I will say I saw that the education system was broken the moment I stepped into the classroom. It is not all rainbow-farting unicorns, quite the opposite. The education system in America is an indoctrination and if you do not get on the bus, you are left behind. Ask any teacher and they will tell you the same. Children who are hard to work with are generally passed along and forgotten.

Q8: What could have been done differently (if anything) to keep yourself and your former students safe?

A8: To be quite frank, there is nothing I could have done different. When administration refuses to acknowledge there is a problem or do anything to safeguard the lives of their students and staff, there is not much else a teacher can do.

Look at what is happening with this pandemic. Children are getting sick and schools are lying about it. If the children are marked absent, the schools lose money, so they lie about it. Plus, most states put out a mandate that if you get X number of cases the school must close and clean, but then the school loses money, so again, they lie about it. They are not telling their staff and when their staff get sick the staff members are still expected to work from home. There is no time off if you get COVID19, you either work from home or use your sick days. If you are sick longer than the provided ten days the district gives you, then it comes out of your paycheck. I have been charged over $250 a day for being absent once I ran out of days. I was in the hospital for a week, and still expected to get my grades in on time, and this was not even corona related, it was several years ago. Parents, students, and teachers are being lied to and everyone knows, but no one is doing anything because parents have to go work and schools need their money. So, I quit. In the middle of a pandemic, I quit teaching to ensure my safety, and the safety of my children. 

 **

Continued on blog, available above

Q9: Is teaching one of the toughest jobs in American society?

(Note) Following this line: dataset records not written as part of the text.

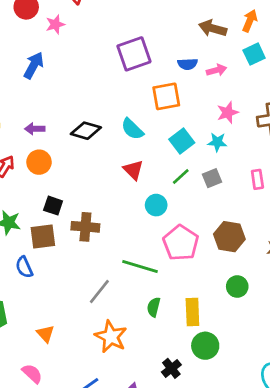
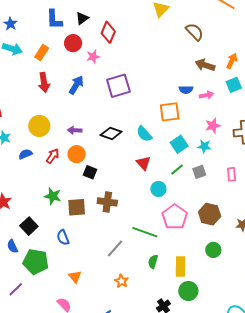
purple square: (134, 54) -> (118, 86), moved
black square: (53, 206) -> (90, 172), moved
blue semicircle: (24, 267) -> (63, 237), moved
orange star: (111, 337) -> (121, 281), size x0.6

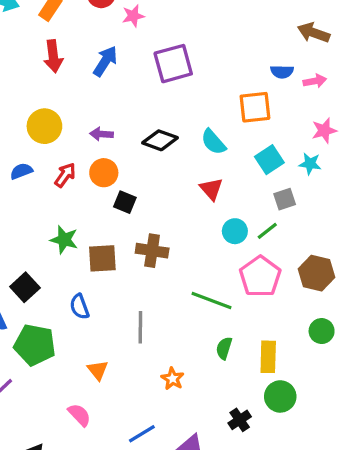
green line: (177, 169) -> (267, 231), moved
gray square: (199, 172) -> (285, 199), moved
gray line: (115, 248) -> (140, 327), moved, turned -42

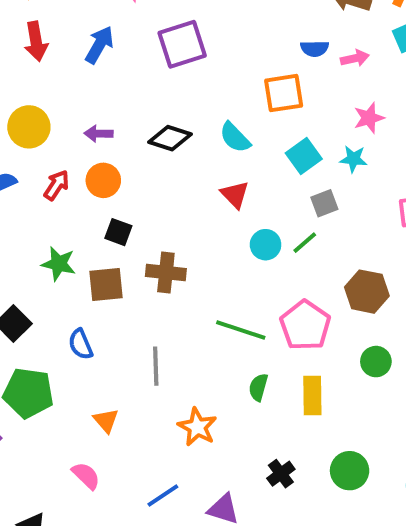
black square: (125, 202) -> (118, 232), moved
pink pentagon: (260, 277) -> (305, 325), moved
orange star: (173, 379) -> (197, 427), size x1.4
green circle: (280, 396) -> (350, 471), moved

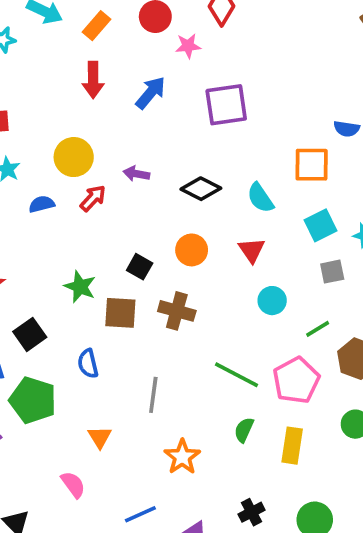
orange circle: (103, 180) -> (192, 250), moved
red arrow: (57, 185) -> (93, 198), moved
green line: (305, 243) -> (318, 329), moved

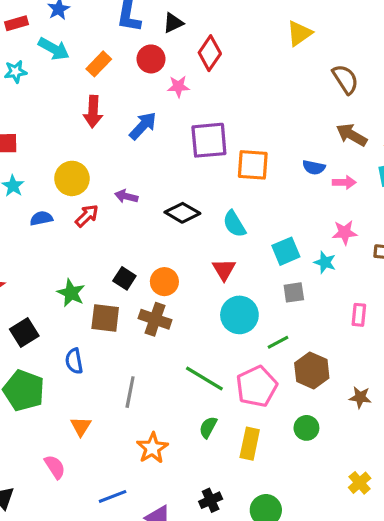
orange square: (312, 165) -> (253, 165), moved
orange circle: (192, 250) -> (164, 282), moved
cyan circle: (272, 301) -> (239, 315), size x1.5

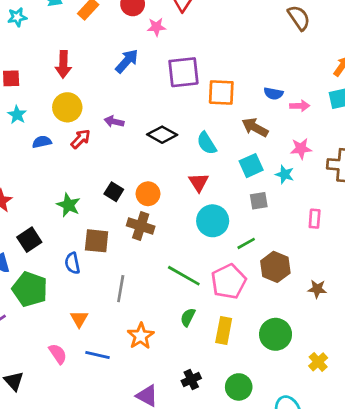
red arrow: (93, 112) -> (63, 64), moved
brown arrow: (352, 135) -> (255, 127), moved
brown square: (105, 318) -> (97, 241), moved
green circle: (306, 428) -> (276, 334), moved, size x1.5
blue line: (113, 496) -> (98, 355), moved, turned 35

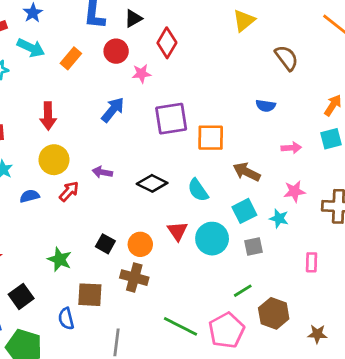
blue semicircle: (273, 94) -> (266, 106), moved
red triangle: (199, 182) -> (177, 231), moved
cyan circle: (213, 221) -> (212, 239), moved

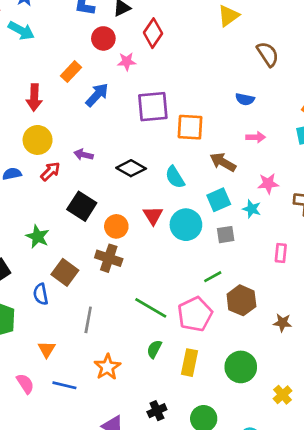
orange rectangle: (71, 58) -> (71, 72), moved
pink arrow: (291, 148) -> (256, 137), moved
black square: (105, 244) -> (82, 206), moved, size x1.5
brown square: (90, 295) -> (65, 272), turned 30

A9:Is it a hard job? Yes, undeniably. I cannot say it is one of the hardest jobs though. I know prison guards who would never take my job, but I also know janitors who would take the extra workload to get paid just a little bit more. It is a tough job and it always feels like there are more negatives than positives. When teachers leave teaching, they talk about their time teaching as if it was prison time.

Q10: This is Comicbookchuck so, are there any nerdy interests you’d like to share with our readers? What are you a fan of?

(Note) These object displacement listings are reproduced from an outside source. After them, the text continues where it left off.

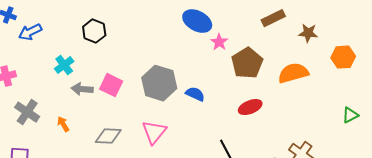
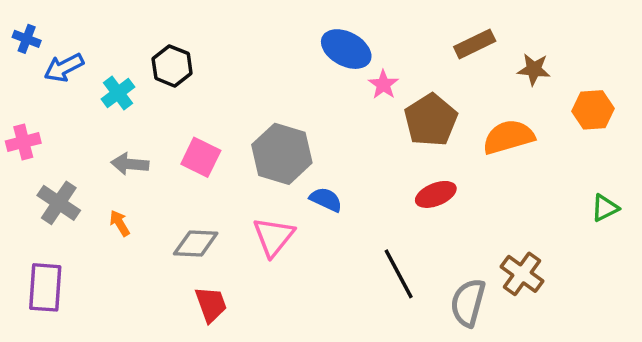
cyan cross: (64, 65) -> (118, 93), moved
gray arrow: (82, 89) -> (130, 164), moved
blue semicircle: (195, 94) -> (326, 200), moved

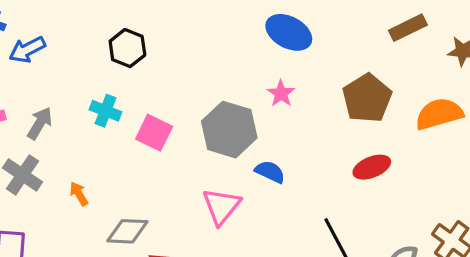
pink star: (383, 85) -> (281, 93), moved
cyan cross: (118, 93) -> (106, 111), moved, turned -32
gray arrow: (130, 164) -> (40, 123), moved, turned 116
gray diamond: (196, 243) -> (127, 231), moved

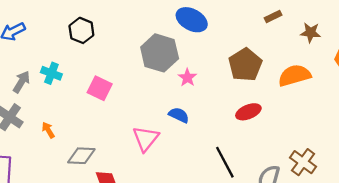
brown rectangle: (408, 28) -> (273, 17), size x0.7
pink star: (281, 93) -> (187, 78), moved
cyan cross: (106, 111) -> (51, 73), moved
gray hexagon: (229, 130) -> (160, 53), moved

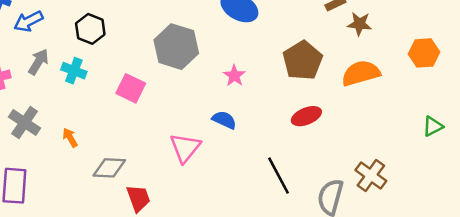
black hexagon: (81, 30) -> (90, 29), moved
brown star: (311, 33) -> (359, 24), moved
gray hexagon: (160, 53) -> (176, 47), moved
gray arrow: (21, 82) -> (38, 62), moved

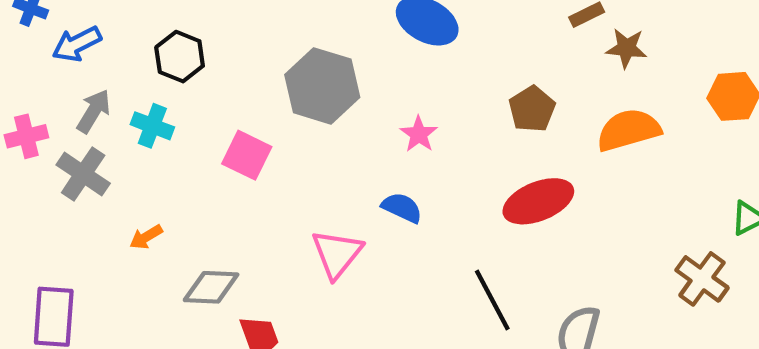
brown pentagon: (303, 61) -> (532, 109), size x0.7
red ellipse: (306, 116) -> (538, 201), size x1.4
gray cross: (25, 122) -> (83, 174), moved
orange arrow: (70, 138) -> (146, 237), turned -90
brown cross: (371, 176) -> (702, 279), moved

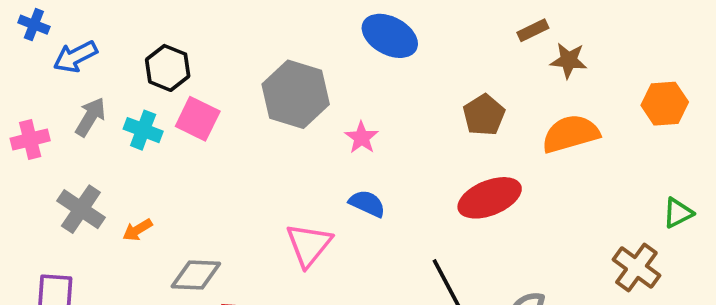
pink star: (419, 134) -> (362, 138), moved
pink square: (247, 155) -> (198, 119), moved
gray cross: (83, 174) -> (81, 209), moved

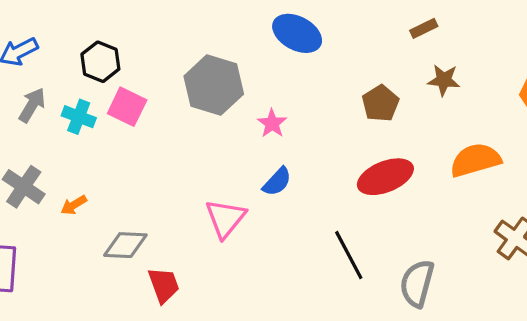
brown star: (569, 60) -> (444, 80), moved
orange semicircle: (571, 134) -> (475, 160), moved
blue semicircle: (367, 203) -> (277, 182), turned 108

A10:I am a die-hard Batman fan and I play World of Warcraft in my dreams. I used to be an avid player, but I do not have time for it anymore. I also slay at Mario Kart.

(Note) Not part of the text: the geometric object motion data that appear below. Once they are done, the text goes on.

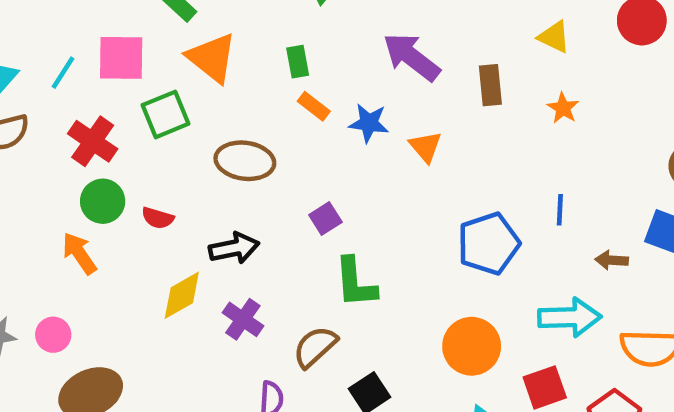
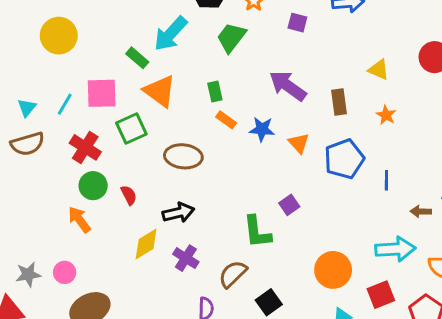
red semicircle: (158, 218) -> (129, 195), turned -132
purple square: (325, 219) -> (289, 205), moved
blue pentagon: (488, 244) -> (344, 159), moved

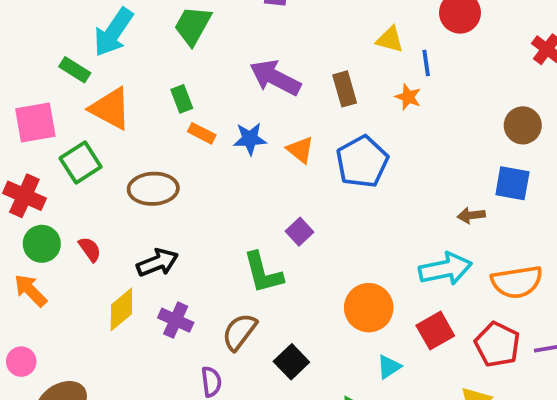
blue line: (386, 180) -> (426, 63), moved

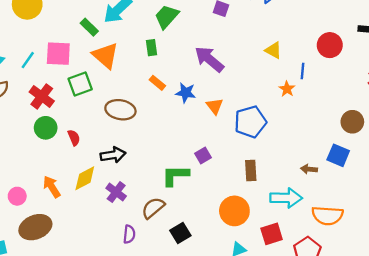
yellow triangle: (390, 39) -> (273, 50), moved
brown rectangle: (345, 89) -> (251, 170), moved
green rectangle: (182, 99) -> (152, 48), moved
green L-shape: (263, 273) -> (175, 175), turned 92
orange arrow: (30, 290) -> (52, 187), moved

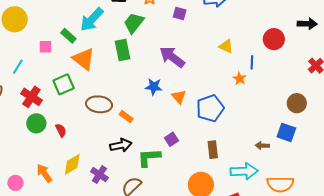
green rectangle: (152, 48) -> (122, 50), size x1.5
pink square: (58, 54) -> (45, 47), moved, size x0.6
orange rectangle: (157, 83) -> (126, 117), moved
black arrow: (113, 155) -> (121, 145), moved

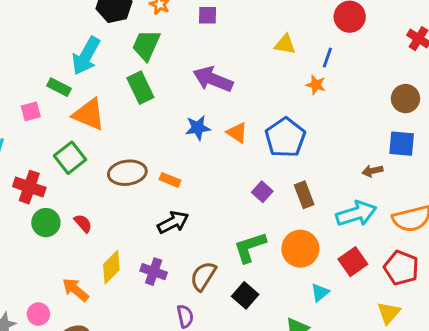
blue line: (252, 62) -> (327, 58), turned 32
purple square: (171, 139) -> (262, 192), moved
green L-shape: (149, 158) -> (250, 247), moved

Q11: We thank you so much for sharing your experiences and being open and honest with our readers. We also thank you for your service to our country’s youth. Any closing thoughts you’d like to leave our readers with?

A11: If you choose to go into teaching, know that you are going to be bending over backwards to help the children prosper and grow into adults. It is not going to be easy and you will work at several schools before you find one that you are happy with. My experiences are bad, but they do not eclipse the positive experiences. I would not give up a minute of the time I spent in education and if I go back, I fully intend to keep fighting to ensure students receive the education they deserve, even when it feels hopeless.

Investigate the schools you apply to work at too. I have had it rough, and I know others have too, but there are great schools out there that love their students and work hard for them. I know I am a bit jaded by what I have experienced, but I am also aware that if I had not had the teachers I did when I was in school, I would not be here. Teachers are necessary. Teachers stay in the classroom, despite all the bullshit, and they save lives.